Mais c’est cette accumulation de « bonnes leçons » qui m’a un peu dérangé. Ansari n’a pas la subtilité d’un Louis C.K. (et sûrement pas les mêmes intentions) et à force de pointer du doigt ce qui ne va pas, il a tendance à se montrer trop didactique. Prenez l’épisode sur les parents, celui qui m’a le moins convaincu, où Dev et son pote réalisent qu’ils n’accordent pas assez d’importance aux parcours et ressentis de leurs vieux. Tout y est bien trop schématique : je suis pas respectueux d’une personne, je m’intéresse à la personne, je suis plus respectueux de la personne.

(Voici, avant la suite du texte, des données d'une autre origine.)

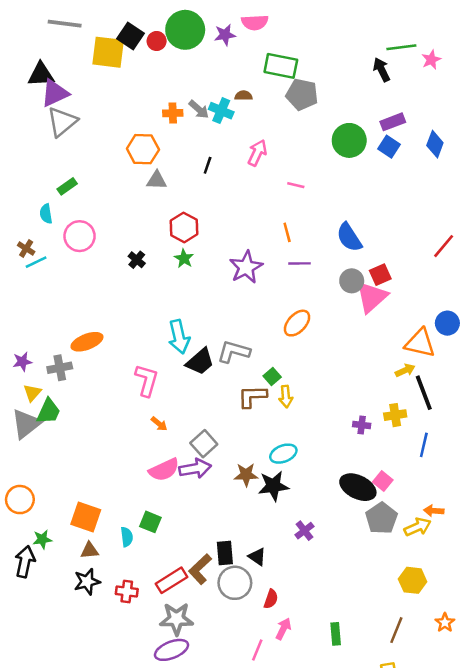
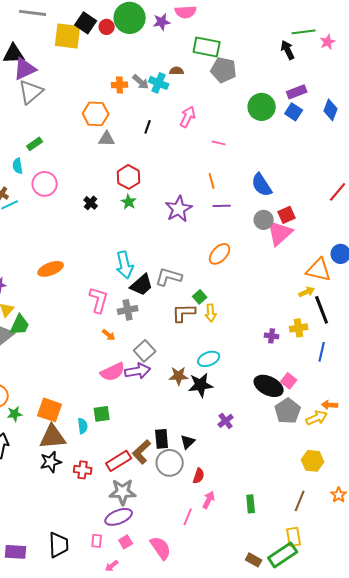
gray cross: (60, 368) -> (128, 310), moved
green square: (150, 522) -> (102, 414), turned -30
green star: (42, 539) -> (15, 414), moved
brown triangle: (89, 551) -> (53, 437), size x1.8
black triangle: (257, 557) -> (188, 442), turned 42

Le même angle est utilisé tout au long de la démonstration et du coup, on s’ennuie rapidement. « Indians on TV » a au moins le mérite d’aborder son sujet avec plus de nuances et d’autodérision.

La série se dévoile bien plus riche quand elle laisse vivre ses personnages sans qu’ils ne soient le porte-parole d’une cause ou la version fictionnelle d’un sketch. Elle se montre bien plus humaine quand elle n’essaye pas par A+B de nous inculquer les bonnes leçons d’un trentenaire de classe plus que moyenne mais nous montre simplement des hommes et des femmes avec leurs bonnes intentions et leurs mauvaises habitudes. Le road-trip « Nashville » et le très réussi « Mornings » sont moins ambitieux dans leurs propos mais aussi beaucoup plus percutants et touchants. Les clichés de rom-com ne sont jamais loin mais habilement évités jusqu’à un « Finale » surprenant. On sent moins Ansari en train de s’éparpiller avec son budget et son format (la série est très très belle à regarder) pour développer un propos et plus en train d’exploiter son jouet pour raconter des histoires.

C’est inégal car il m’a fallu une bonne moitié de saison pour envisager Dev comme un personnage à part entière et arrêter de voir un Ansari me faire des clins d’oeils malins. Inégal car on saute du didactique (« Ladies and Gentleman ») à l’anecdotique (« The Other Man ») pour enfin avoir quelque chose de consistant (« Mornings »). Mais je dis sûrement ça parce que c’est la vision du couple qui m’a le plus touchée et, dans son universalité mal équilibrée, il se peut que Master of None vous plaise pour des raisons tout à fait différentes. C’est sa réussite et sa force. Si Netflix donne le feu vert à une deuxième saison, j’espère qu’Aziz essayera moins de plaire à tout le monde et fera des choix de narrations plus tranchés. En attendant, ça reste un bon travail de recherche avec suffisamment de fulgurances et de passages franchement drôles (le phoque en peluche ou les vigilantes dans le métro) pour mériter votre attention.

Après tout, une série d’auteur qui se déguste aussi légèrement, c’est rare.